▶ **Assignment**: Look through the entries for the line containing "INF 24T PWM ARGB Fan". Then output that line and every line after it, exactly, to the end.
#### Records provided
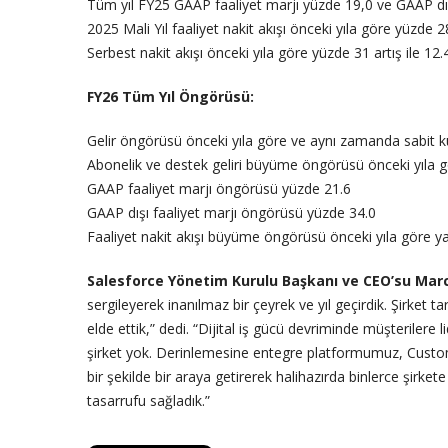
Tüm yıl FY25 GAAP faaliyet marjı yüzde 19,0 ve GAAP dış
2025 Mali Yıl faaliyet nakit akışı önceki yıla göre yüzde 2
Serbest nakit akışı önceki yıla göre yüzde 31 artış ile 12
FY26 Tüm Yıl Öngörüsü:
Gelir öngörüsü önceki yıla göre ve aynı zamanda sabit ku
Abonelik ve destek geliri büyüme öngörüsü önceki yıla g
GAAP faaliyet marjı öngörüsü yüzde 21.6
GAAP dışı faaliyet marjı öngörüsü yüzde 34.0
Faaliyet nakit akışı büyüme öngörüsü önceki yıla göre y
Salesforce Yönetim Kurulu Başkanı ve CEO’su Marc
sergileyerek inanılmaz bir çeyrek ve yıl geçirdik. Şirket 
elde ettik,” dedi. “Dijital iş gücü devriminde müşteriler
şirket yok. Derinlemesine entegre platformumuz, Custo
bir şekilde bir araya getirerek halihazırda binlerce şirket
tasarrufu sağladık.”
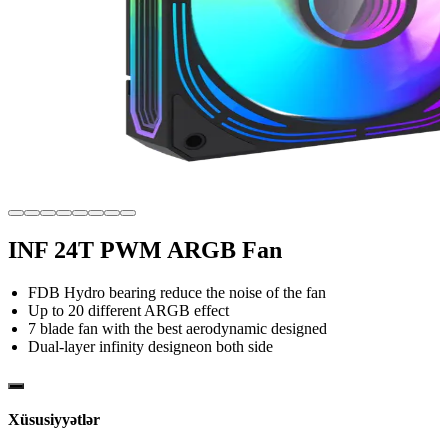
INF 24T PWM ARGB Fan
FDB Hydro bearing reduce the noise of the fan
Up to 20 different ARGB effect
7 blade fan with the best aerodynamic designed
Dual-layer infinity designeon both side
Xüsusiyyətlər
########
▶ **Reply**:
INF 24T PWM ARGB Fan
FDB Hydro bearing reduce the noise of the fan
Up to 20 different ARGB effect
7 blade fan with the best aerodynamic designed
Dual-layer infinity designeon both side
Xüsusiyyətlər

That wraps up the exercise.